- _WHAT TO PRODUCE_
Skip the images. Copy the records exactly as written.

Page segmentation data
━━━━━━━━━━━━━━━━

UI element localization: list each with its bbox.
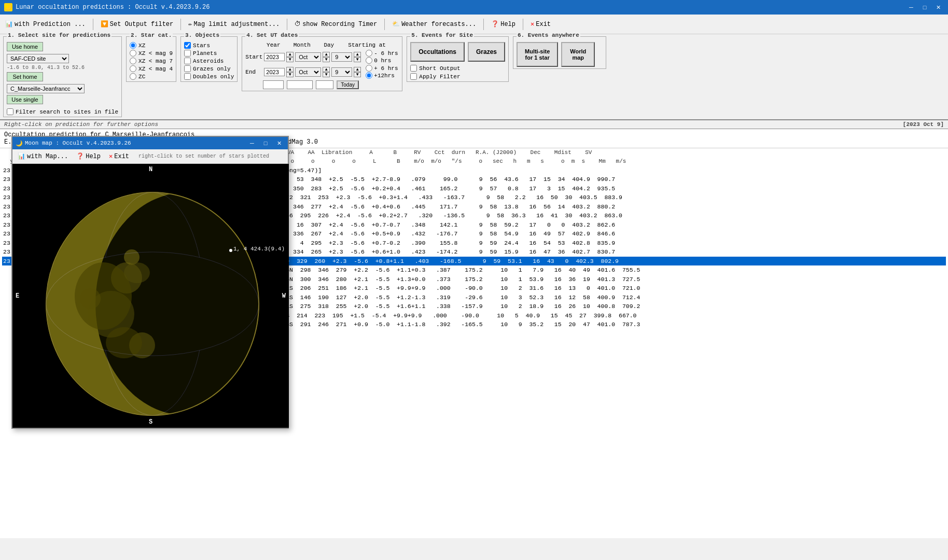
section-events-site: 5. Events for Site Occultations Grazes S… xyxy=(407,36,509,82)
sub-help-icon: ❓ xyxy=(76,152,84,160)
sub-maximize-button[interactable]: □ xyxy=(260,138,271,148)
short-output-check[interactable]: Short Output xyxy=(410,65,505,72)
sub-close-button[interactable]: ✕ xyxy=(273,138,285,148)
main-toolbar: 📊 with Prediction ... 🔽 Set Output filte… xyxy=(0,15,948,34)
app-icon: 🌙 xyxy=(4,3,12,11)
hour-0[interactable]: 0 hrs xyxy=(366,57,398,64)
radio-xz-mag7[interactable]: XZ < mag 7 xyxy=(130,58,173,64)
mag-limit-button[interactable]: ✏️ Mag limit adjustment... xyxy=(186,19,282,29)
day-nav-input[interactable] xyxy=(316,80,333,89)
check-grazes-only[interactable]: Grazes only xyxy=(184,65,234,72)
filter-icon: 🔽 xyxy=(101,20,108,28)
toolbar-sep-2 xyxy=(180,19,181,30)
use-home-button[interactable]: Use home xyxy=(7,42,43,51)
start-day-select[interactable]: 9 xyxy=(331,52,352,62)
help-icon: ❓ xyxy=(491,20,499,28)
radio-xz-mag4[interactable]: XZ < mag 4 xyxy=(130,65,173,72)
section-objects-label: 3. Objects xyxy=(184,32,220,38)
multisite-button[interactable]: Multi-site for 1 star xyxy=(517,42,558,67)
help-button[interactable]: ❓ Help xyxy=(489,19,518,29)
radio-zc[interactable]: ZC xyxy=(130,73,173,80)
start-day-spinner[interactable]: ▲ ▼ xyxy=(354,52,361,62)
start-year-input[interactable] xyxy=(264,53,285,61)
hours-group: - 6 hrs 0 hrs xyxy=(366,50,398,64)
section-dates: 4. Set UT dates Year Month Day Starting … xyxy=(242,36,402,91)
use-single-button[interactable]: Use single xyxy=(7,95,43,104)
radio-xz-mag9[interactable]: XZ < mag 9 xyxy=(130,50,173,57)
start-year-spinner[interactable]: ▲ ▼ xyxy=(286,52,294,62)
sub-window-icon: 🌙 xyxy=(16,140,23,147)
end-month-select[interactable]: Oct xyxy=(295,67,321,77)
with-map-button[interactable]: 📊 with Map... xyxy=(16,151,70,161)
svg-point-15 xyxy=(46,252,259,356)
radio-xz[interactable]: XZ xyxy=(130,42,173,49)
hour-minus6[interactable]: - 6 hrs xyxy=(366,50,398,57)
sub-window-toolbar: 📊 with Map... ❓ Help ✕ Exit right-click … xyxy=(12,149,288,164)
exit-icon: ✕ xyxy=(531,20,534,28)
world-map-button[interactable]: World map xyxy=(561,42,595,67)
check-asteroids[interactable]: Asteroids xyxy=(184,58,234,64)
compass-north: N xyxy=(149,166,152,173)
end-year-spinner[interactable]: ▲ ▼ xyxy=(286,67,294,77)
check-stars[interactable]: Stars xyxy=(184,42,234,49)
recording-timer-button[interactable]: ⏱ show Recording Timer xyxy=(292,19,379,29)
section-events-anywhere-label: 6. Events anywhere xyxy=(517,32,580,38)
toolbar-sep-6 xyxy=(523,19,523,30)
compass-south: S xyxy=(149,418,152,426)
toolbar-sep-1 xyxy=(93,19,93,30)
sub-minimize-button[interactable]: ─ xyxy=(246,138,258,148)
set-output-filter-button[interactable]: 🔽 Set Output filter xyxy=(99,19,175,29)
filter-search-check[interactable]: Filter search to sites in file xyxy=(7,108,118,115)
section-events-anywhere: 6. Events anywhere Multi-site for 1 star… xyxy=(513,36,606,69)
star-dot xyxy=(229,249,232,252)
right-click-bar: Right-click on prediction for further op… xyxy=(0,120,948,129)
check-doubles-only[interactable]: Doubles only xyxy=(184,73,234,80)
section-dates-label: 4. Set UT dates xyxy=(245,32,299,38)
year-nav-input[interactable] xyxy=(263,80,284,89)
end-year-input[interactable] xyxy=(264,68,285,76)
sub-window-title-bar: 🌙 Moon map : Occult v.4.2023.9.26 ─ □ ✕ xyxy=(12,137,288,149)
section-events-site-label: 5. Events for Site xyxy=(410,32,474,38)
moon-canvas[interactable]: N S E W xyxy=(12,164,289,428)
status-date: [2023 Oct 9] xyxy=(903,121,944,128)
sub-exit-button[interactable]: ✕ Exit xyxy=(107,151,131,161)
hour-plus12[interactable]: +12hrs xyxy=(366,72,398,79)
site-name-dropdown[interactable]: C_Marseille-Jeanfrancc xyxy=(7,84,85,93)
end-day-select[interactable]: 9 xyxy=(331,67,352,77)
end-month-spinner[interactable]: ▲ ▼ xyxy=(323,67,330,77)
occultations-button[interactable]: Occultations xyxy=(410,42,465,62)
section-starcat-label: 2. Star cat. xyxy=(130,32,173,38)
start-month-spinner[interactable]: ▲ ▼ xyxy=(323,52,330,62)
sub-exit-icon: ✕ xyxy=(109,152,113,160)
today-button[interactable]: Today xyxy=(337,80,359,89)
window-title-bar: 🌙 Lunar occultation predictions : Occult… xyxy=(0,0,948,15)
set-home-button[interactable]: Set home xyxy=(7,72,43,81)
site-dropdown[interactable]: SAF-CED site xyxy=(7,54,69,63)
toolbar-sep-4 xyxy=(384,19,385,30)
moon-map-window: 🌙 Moon map : Occult v.4.2023.9.26 ─ □ ✕ … xyxy=(11,136,289,429)
exit-button[interactable]: ✕ Exit xyxy=(528,19,553,29)
mag-icon: ✏️ xyxy=(188,20,192,28)
month-nav-input[interactable] xyxy=(287,80,313,89)
end-day-spinner[interactable]: ▲ ▼ xyxy=(354,67,361,77)
moon-svg xyxy=(12,164,289,428)
site-range: -1.6 to 8.0, 41.3 to 52.6 xyxy=(7,65,85,71)
starcat-radio-group: XZ XZ < mag 9 XZ < mag 7 XZ < mag 4 ZC xyxy=(130,42,173,80)
end-date-row: End ▲ ▼ Oct ▲ ▼ 9 ▲ ▼ xyxy=(245,65,399,79)
toolbar-sep-3 xyxy=(287,19,287,30)
weather-forecasts-button[interactable]: ⛅ Weather forecasts... xyxy=(390,19,478,29)
toolbar-sep-5 xyxy=(483,19,484,30)
check-planets[interactable]: Planets xyxy=(184,50,234,57)
apply-filter-check[interactable]: Apply Filter xyxy=(410,73,505,80)
with-prediction-button[interactable]: 📊 with Prediction ... xyxy=(3,19,88,29)
start-month-select[interactable]: Oct xyxy=(295,52,321,62)
sub-help-button[interactable]: ❓ Help xyxy=(74,151,103,161)
grazes-button[interactable]: Grazes xyxy=(468,42,505,62)
close-button[interactable]: ✕ xyxy=(932,3,944,12)
section-site: 1. Select site for predictions Use home … xyxy=(3,36,122,117)
timer-icon: ⏱ xyxy=(295,20,301,28)
minimize-button[interactable]: ─ xyxy=(905,3,917,12)
hour-plus6[interactable]: + 6 hrs xyxy=(366,65,398,72)
maximize-button[interactable]: □ xyxy=(919,3,930,12)
compass-east: E xyxy=(16,292,19,300)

━━━━━━━━━━━━━━━━

- _ANSWER BOX_
UI element localization: list each with its bbox.
section-events-site: 5. Events for Site Occultations Grazes S… xyxy=(407,36,509,82)
sub-help-icon: ❓ xyxy=(76,152,84,160)
sub-maximize-button[interactable]: □ xyxy=(260,138,271,148)
short-output-check[interactable]: Short Output xyxy=(410,65,505,72)
sub-close-button[interactable]: ✕ xyxy=(273,138,285,148)
main-toolbar: 📊 with Prediction ... 🔽 Set Output filte… xyxy=(0,15,948,34)
app-icon: 🌙 xyxy=(4,3,12,11)
hour-0[interactable]: 0 hrs xyxy=(366,57,398,64)
radio-xz-mag7[interactable]: XZ < mag 7 xyxy=(130,58,173,64)
mag-limit-button[interactable]: ✏️ Mag limit adjustment... xyxy=(186,19,282,29)
day-nav-input[interactable] xyxy=(316,80,333,89)
check-grazes-only[interactable]: Grazes only xyxy=(184,65,234,72)
filter-icon: 🔽 xyxy=(101,20,108,28)
toolbar-sep-2 xyxy=(180,19,181,30)
use-home-button[interactable]: Use home xyxy=(7,42,43,51)
start-day-select[interactable]: 9 xyxy=(331,52,352,62)
help-icon: ❓ xyxy=(491,20,499,28)
radio-xz-mag4[interactable]: XZ < mag 4 xyxy=(130,65,173,72)
section-objects-label: 3. Objects xyxy=(184,32,220,38)
multisite-button[interactable]: Multi-site for 1 star xyxy=(517,42,558,67)
help-button[interactable]: ❓ Help xyxy=(489,19,518,29)
radio-zc[interactable]: ZC xyxy=(130,73,173,80)
start-day-spinner[interactable]: ▲ ▼ xyxy=(354,52,361,62)
start-year-input[interactable] xyxy=(264,53,285,61)
hours-group: - 6 hrs 0 hrs xyxy=(366,50,398,64)
section-dates: 4. Set UT dates Year Month Day Starting … xyxy=(242,36,402,91)
use-single-button[interactable]: Use single xyxy=(7,95,43,104)
radio-xz-mag9[interactable]: XZ < mag 9 xyxy=(130,50,173,57)
start-year-spinner[interactable]: ▲ ▼ xyxy=(286,52,294,62)
sub-window-icon: 🌙 xyxy=(16,140,23,147)
end-month-select[interactable]: Oct xyxy=(295,67,321,77)
with-map-button[interactable]: 📊 with Map... xyxy=(16,151,70,161)
svg-point-15 xyxy=(46,252,259,356)
radio-xz[interactable]: XZ xyxy=(130,42,173,49)
hour-minus6[interactable]: - 6 hrs xyxy=(366,50,398,57)
sub-window-toolbar: 📊 with Map... ❓ Help ✕ Exit right-click … xyxy=(12,149,288,164)
exit-icon: ✕ xyxy=(531,20,534,28)
world-map-button[interactable]: World map xyxy=(561,42,595,67)
check-asteroids[interactable]: Asteroids xyxy=(184,58,234,64)
compass-north: N xyxy=(149,166,152,173)
end-year-spinner[interactable]: ▲ ▼ xyxy=(286,67,294,77)
check-stars[interactable]: Stars xyxy=(184,42,234,49)
recording-timer-button[interactable]: ⏱ show Recording Timer xyxy=(292,19,379,29)
section-events-anywhere-label: 6. Events anywhere xyxy=(517,32,580,38)
toolbar-sep-6 xyxy=(523,19,523,30)
compass-south: S xyxy=(149,418,152,426)
toolbar-sep-1 xyxy=(93,19,93,30)
sub-minimize-button[interactable]: ─ xyxy=(246,138,258,148)
set-output-filter-button[interactable]: 🔽 Set Output filter xyxy=(99,19,175,29)
filter-search-check[interactable]: Filter search to sites in file xyxy=(7,108,118,115)
section-events-anywhere: 6. Events anywhere Multi-site for 1 star… xyxy=(513,36,606,69)
star-dot xyxy=(229,249,232,252)
right-click-bar: Right-click on prediction for further op… xyxy=(0,120,948,129)
check-doubles-only[interactable]: Doubles only xyxy=(184,73,234,80)
section-dates-label: 4. Set UT dates xyxy=(245,32,299,38)
year-nav-input[interactable] xyxy=(263,80,284,89)
end-year-input[interactable] xyxy=(264,68,285,76)
sub-window-title-bar: 🌙 Moon map : Occult v.4.2023.9.26 ─ □ ✕ xyxy=(12,137,288,149)
section-events-site-label: 5. Events for Site xyxy=(410,32,474,38)
moon-canvas[interactable]: N S E W xyxy=(12,164,289,428)
status-date: [2023 Oct 9] xyxy=(903,121,944,128)
sub-exit-button[interactable]: ✕ Exit xyxy=(107,151,131,161)
hour-plus12[interactable]: +12hrs xyxy=(366,72,398,79)
site-name-dropdown[interactable]: C_Marseille-Jeanfrancc xyxy=(7,84,85,93)
end-day-select[interactable]: 9 xyxy=(331,67,352,77)
end-month-spinner[interactable]: ▲ ▼ xyxy=(323,67,330,77)
occultations-button[interactable]: Occultations xyxy=(410,42,465,62)
section-starcat-label: 2. Star cat. xyxy=(130,32,173,38)
start-month-spinner[interactable]: ▲ ▼ xyxy=(323,52,330,62)
sub-exit-icon: ✕ xyxy=(109,152,113,160)
today-button[interactable]: Today xyxy=(337,80,359,89)
window-title-bar: 🌙 Lunar occultation predictions : Occult… xyxy=(0,0,948,15)
set-home-button[interactable]: Set home xyxy=(7,72,43,81)
site-dropdown[interactable]: SAF-CED site xyxy=(7,54,69,63)
toolbar-sep-4 xyxy=(384,19,385,30)
moon-map-window: 🌙 Moon map : Occult v.4.2023.9.26 ─ □ ✕ … xyxy=(11,136,289,429)
exit-button[interactable]: ✕ Exit xyxy=(528,19,553,29)
mag-icon: ✏️ xyxy=(188,20,192,28)
month-nav-input[interactable] xyxy=(287,80,313,89)
end-day-spinner[interactable]: ▲ ▼ xyxy=(354,67,361,77)
moon-svg xyxy=(12,164,289,428)
site-range: -1.6 to 8.0, 41.3 to 52.6 xyxy=(7,65,85,71)
starcat-radio-group: XZ XZ < mag 9 XZ < mag 7 XZ < mag 4 ZC xyxy=(130,42,173,80)
end-date-row: End ▲ ▼ Oct ▲ ▼ 9 ▲ ▼ xyxy=(245,65,399,79)
toolbar-sep-3 xyxy=(287,19,287,30)
weather-forecasts-button[interactable]: ⛅ Weather forecasts... xyxy=(390,19,478,29)
toolbar-sep-5 xyxy=(483,19,484,30)
check-planets[interactable]: Planets xyxy=(184,50,234,57)
apply-filter-check[interactable]: Apply Filter xyxy=(410,73,505,80)
with-prediction-button[interactable]: 📊 with Prediction ... xyxy=(3,19,88,29)
start-month-select[interactable]: Oct xyxy=(295,52,321,62)
sub-help-button[interactable]: ❓ Help xyxy=(74,151,103,161)
grazes-button[interactable]: Grazes xyxy=(468,42,505,62)
close-button[interactable]: ✕ xyxy=(932,3,944,12)
section-site: 1. Select site for predictions Use home … xyxy=(3,36,122,117)
timer-icon: ⏱ xyxy=(295,20,301,28)
minimize-button[interactable]: ─ xyxy=(905,3,917,12)
hour-plus6[interactable]: + 6 hrs xyxy=(366,65,398,72)
maximize-button[interactable]: □ xyxy=(919,3,930,12)
compass-east: E xyxy=(16,292,19,300)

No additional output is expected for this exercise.